Nach dem Soziologen Richard Thurnwald ist Gegenseitigkeit, die einen Ausgleich zwischen Leistung und Gegenleistung herstellen will, ein Grundaspekt ethnischer Gesellschaften und die Basis für jede soziale Vorstellung von Gerechtigkeit. In verschiedenen Religionen und Ideologien spielt Vergeltung als kosmisches, rechtliches und/oder politisches Prinzip von Tun und Ergehen oder Lohn und Strafe eine besondere Rolle: im Verhältnis eines Gottes zu den Menschen wie unter den Menschen, in diesem oder einem jenseitigen Leben.

Vergeltung als Rechtsprinzip

Herkunft

Hauptartikel: Auge für Auge und Talion

Das Vergeltungsprinzip ist eine Wurzel nicht nur des abendländischen Rechts: Man findet zum einen das sogenannte Ius talionis oder Lex talionis in frühen antiken Rechtstexten, die eine Verhältnismäßigkeit zwischen Tat und Sühne herstellen bzw. Schadensersatz gewähren wollen. Es gab aber zum anderen schon immer die mehrfache Vergeltung, das Duplum und auch darüber hinausgehende Bußen, allerdings nicht für Totschläge und Körperverletzungen. So gab es die doppelte bis zehnfache Buße bei bestimmten Vermögensdelikten.

Die Vergeltung bezieht sich aber nur auf Menschen untereinander. Sie ist also nicht bei kultischen Delikten zu finden und wird auch durchbrochen, wo mit der Strafe auch andere Strafzwecke verfolgt werden, wie Generalprävention und Spezialprävention. Außerdem hat sie nur dort eine Funktion, wo die Privatstrafe Teil der Rechtsordnung ist. Diese zeichnet sich dadurch aus, dass gegen einen Gruppenfremden oder eine fremde Gruppe ein Strafanspruch besteht oder die Strafe vom Verletzten vollzogen wird oder ihm zu Gute kommt.[1] Dabei handelt es sich darum, dass bisher außerrechtliche Auseinandersetzungen verrechtlicht werden: Aus Krieg wird Fehde, aus Fehde Prozess. Im Zuge dieser Entwicklung wurden die Sanktionen von der Duldung brachialer Aktionen zu Vermögensbußen abgewandelt. Das Rechtsprinzip der Vergeltung hörte auf, als das Strafrecht zum öffentlichen Recht wurde. Dieser Prozess setzte bereits im 12. Jahrhundert ein.

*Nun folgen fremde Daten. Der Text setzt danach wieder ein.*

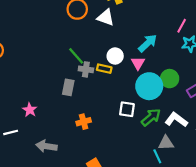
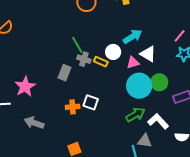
white triangle: (106, 18) -> (148, 54), moved
cyan arrow: (148, 43) -> (133, 37), moved
pink triangle: (138, 63) -> (133, 63), turned 32
white square: (127, 109) -> (91, 102), moved
pink star: (30, 110) -> (25, 87), size x1.5

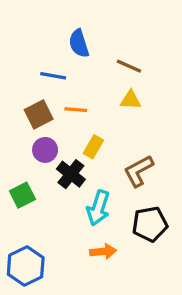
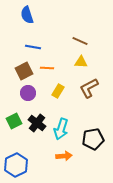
blue semicircle: (79, 44) -> (27, 15), moved
brown L-shape: (139, 171) -> (89, 88), moved
black cross: (71, 174) -> (37, 123), moved

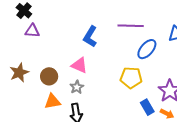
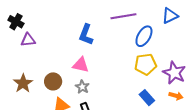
yellow pentagon: (131, 78) -> (146, 64), moved
blue rectangle: (147, 107) -> (147, 98), moved

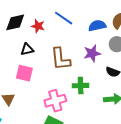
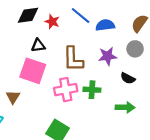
blue semicircle: (97, 26) -> (105, 25), moved
pink square: (24, 73) -> (33, 71), size x1.4
pink cross: (55, 101) -> (66, 90), moved

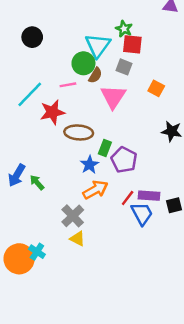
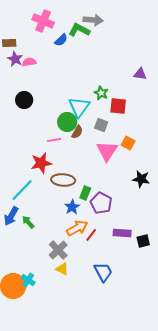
red square: (132, 44) -> (118, 106), moved
cyan line: (30, 94) -> (22, 190), moved
pink triangle: (113, 97) -> (107, 151), moved
red line: (128, 198) -> (91, 235), moved
blue trapezoid: (142, 214) -> (103, 272), moved

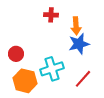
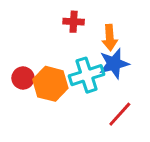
cyan cross: (52, 69) -> (87, 75), moved
orange hexagon: (25, 81) -> (50, 84), moved

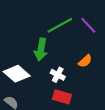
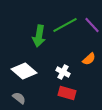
green arrow: (41, 49) -> (39, 36), moved

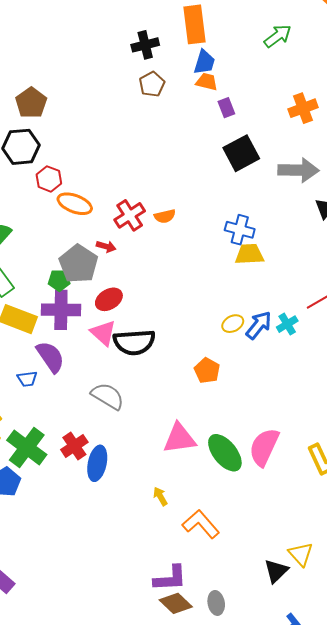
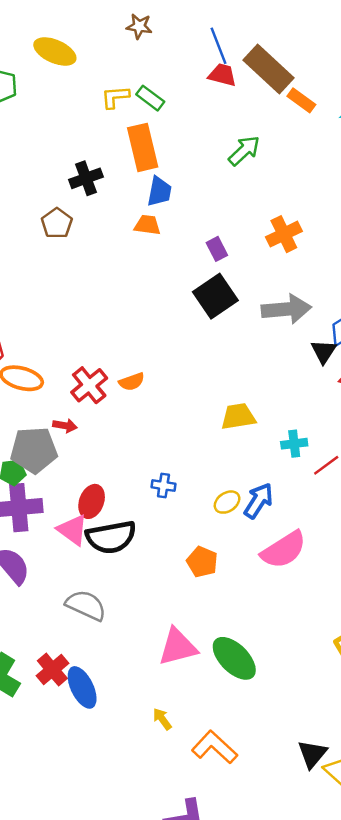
orange trapezoid: (207, 82) -> (147, 225), moved
brown pentagon: (152, 84) -> (57, 223), moved
purple rectangle: (226, 108) -> (217, 249), moved
blue cross: (240, 230) -> (163, 486), moved, size x0.7
gray pentagon: (78, 264) -> (34, 450), turned -30
red ellipse: (109, 299) -> (92, 501), moved, turned -32
cyan cross: (287, 324) -> (294, 444), moved, turned 30
pink semicircle: (264, 447) -> (284, 550), moved, turned -141
blue ellipse: (97, 463) -> (82, 687), turned -32
black triangle: (276, 571) -> (312, 754), moved

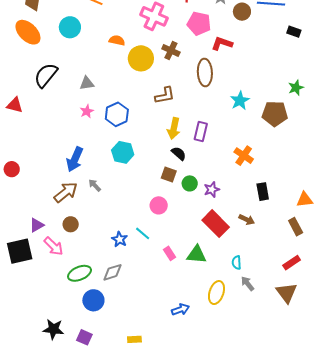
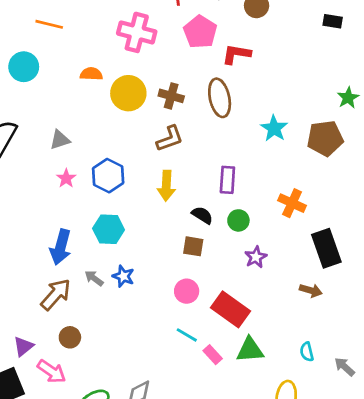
pink pentagon: (199, 23) -> (200, 32), turned 30
brown cross: (171, 50) -> (171, 96), moved
yellow arrow: (174, 128) -> (166, 186), moved
cyan hexagon: (123, 152) -> (109, 229), moved
green circle: (190, 183) -> (238, 220), moved
black rectangle: (263, 192) -> (326, 248), size x1.5
red rectangle: (216, 224) -> (231, 309), moved
cyan line: (143, 233) -> (187, 335), moved
blue star: (120, 239) -> (123, 276), moved
gray arrow: (248, 284) -> (345, 367), moved

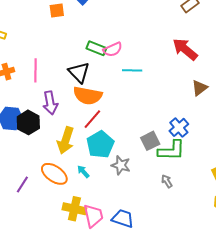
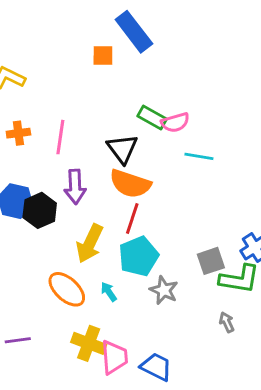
red line: (92, 119) -> (132, 218), turned -30
purple line: (22, 185) -> (18, 340), moved, turned 42

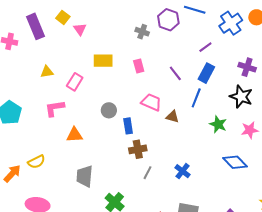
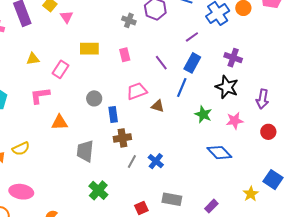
pink trapezoid: (151, 102) -> (137, 91), turned -45
blue cross: (182, 171) -> (156, 161), moved
gray trapezoid: (85, 176) -> (85, 151), moved

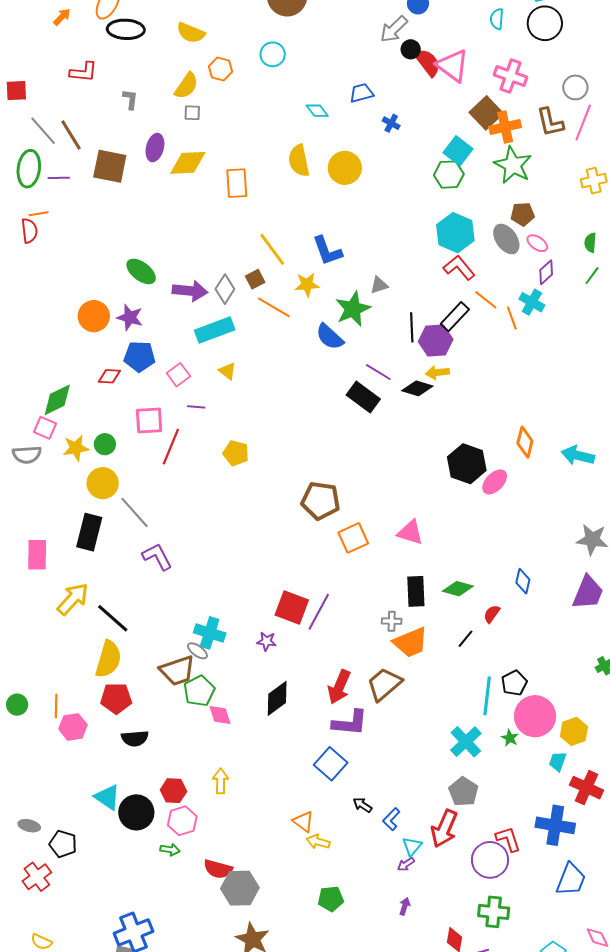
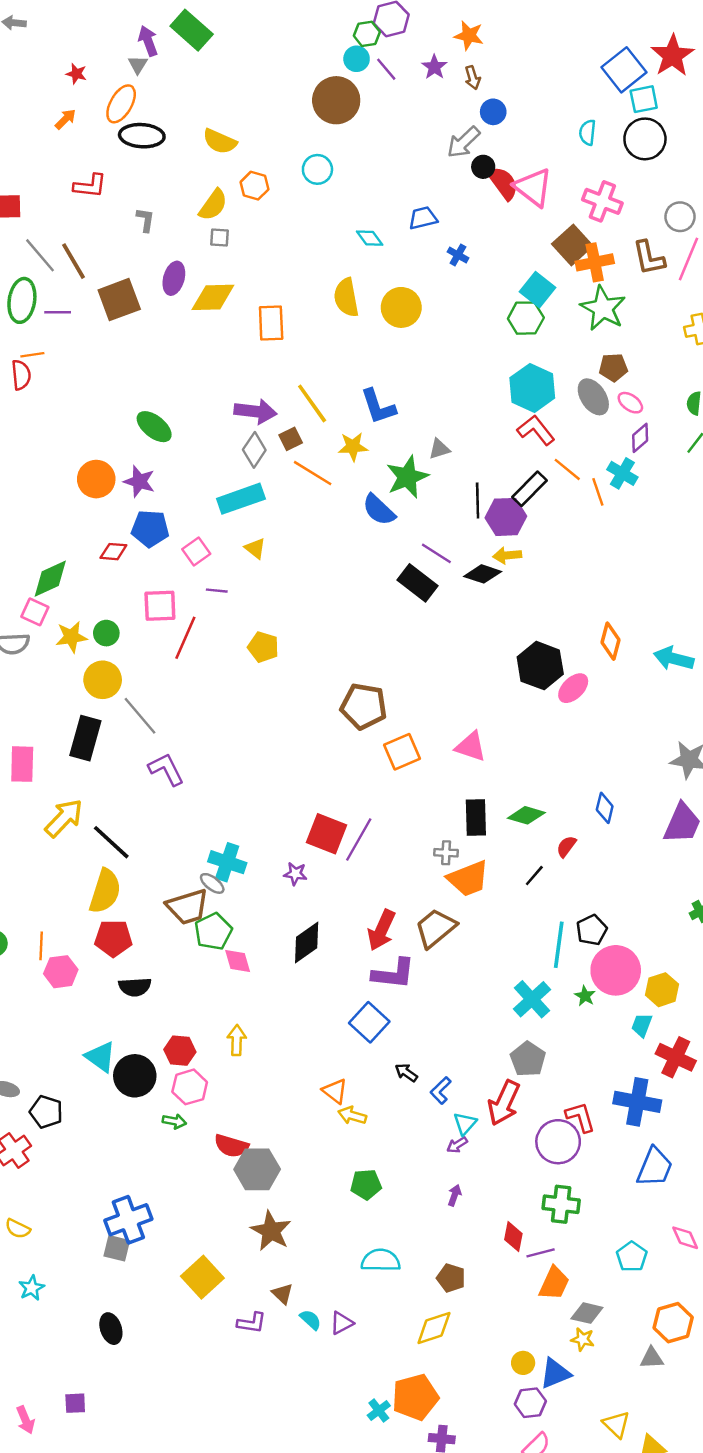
brown square: (110, 166) -> (119, 300), turned -33
purple arrow: (190, 291) -> (255, 411), moved

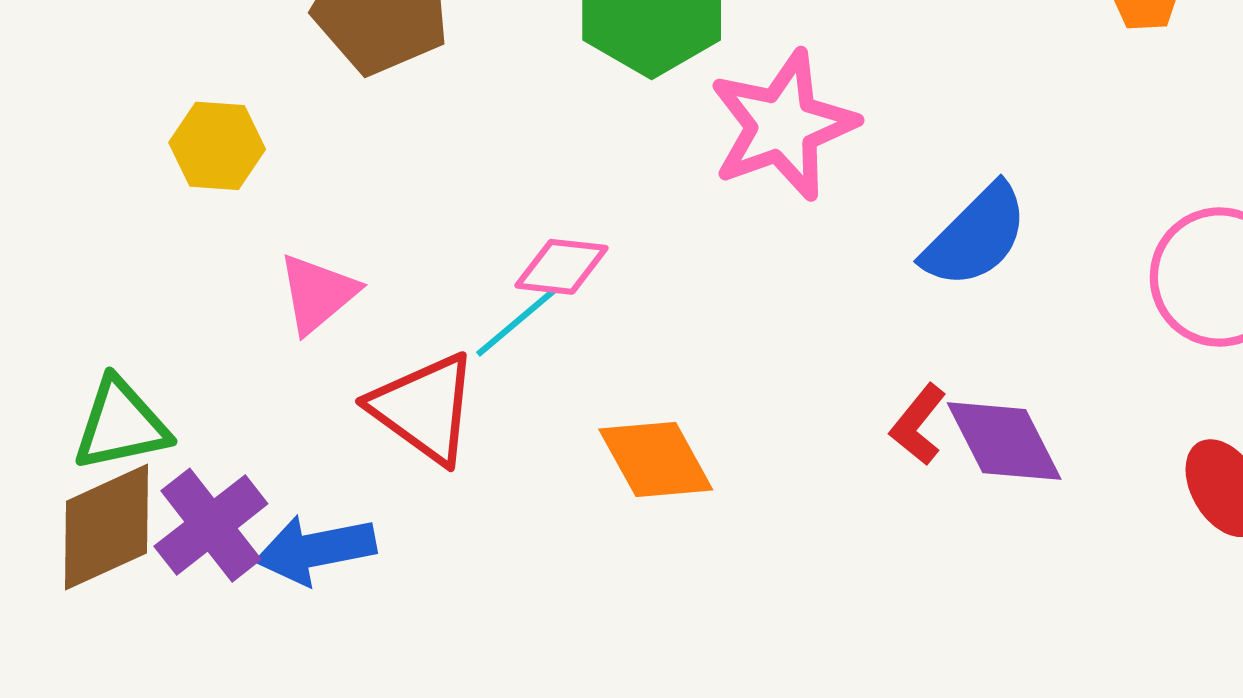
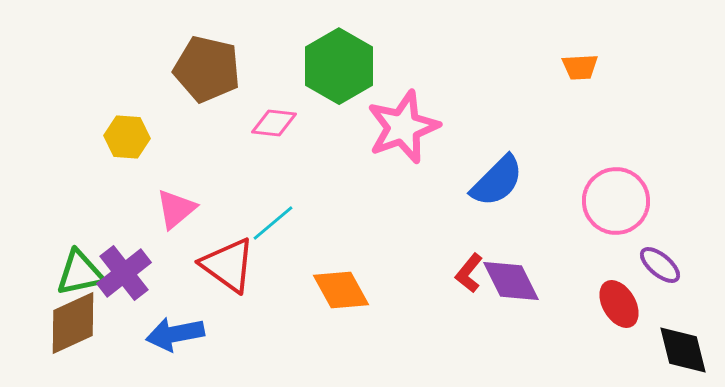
pink diamond: (561, 267) -> (274, 123), moved
purple cross: (211, 525) -> (124, 273), moved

Griechisch-römische Antike

Ähnliche Entwicklungen zu einer Kodifizierung und Verrechtlichung archaischen Rachedenkens lassen sich auch sonst in der Antike feststellen, etwa bei Drakon in Athen (621 v. Chr.). Bloße Selbstjustiz wurde als Gefahr für das Gemeinwesen erkannt: Wo Rache um jeden Preis gesucht wird, dort herrscht unbeschränkte Willkür und Gewalt (vgl. Bellum omnium contra omnes), die zu Maß- und Fristlosigkeit tendiert und damit den Anlass und Ausgangsschaden weit übertrifft. Die Rache sollte durch Recht zurückdrängt werden: Dazu erforderte es ein auf ein Gewaltmonopol gestütztes Gerichtswesen, also eine sozial anerkannte allgemeine Rechtsinstanz, die das Vergehen und das Strafmaß feststellen und seine Ausführung überwachen sollte. Damit kamen aber andere Strafzwecke ins Spiel: Auf Seneca wird der Satz zurückgeführt: „Kein Vernünftiger straft allein wegen des begangenen Unrechts; der Vernünftige straft, um künftige Gefahr zu verhüten.“[2] Damit ist der Gedanke der Vergeltung grundsätzlich in Frage gestellt.

Judentum

In den mündlichen und schriftlichen Erörterungen der Rabbiner wurde das Talionsprinzip schon vor Christus problematisiert und kontrovers erörtert. Näheres unter Auge für Auge

Christentum

Besonders im Neuen Testament korrigiert christliche Nächstenliebe die Vergeltung. So heißt es (NT, Matthäus 5, 38ff.): "38. Ihr habt gehört, dass da gesagt ist: ´Auge um Auge, Zahn um Zahn.´ 39. Ich aber sage euch, dass ihr nicht widerstreben sollt dem Übel.; sondern, so dir jemand einen Streich gibt auf deinen rechten Backen, dem biete den andern auch dar. 40. Und so jemand mit dir rechten will und deinen Rock nehmen, dem lass auch den Mantel. 44. ...Liebet eure Feinde; segnet, die euch fluchen; tut wohl denen, die euch hassen, bittet für die, die euch beleidigen und verfolgen."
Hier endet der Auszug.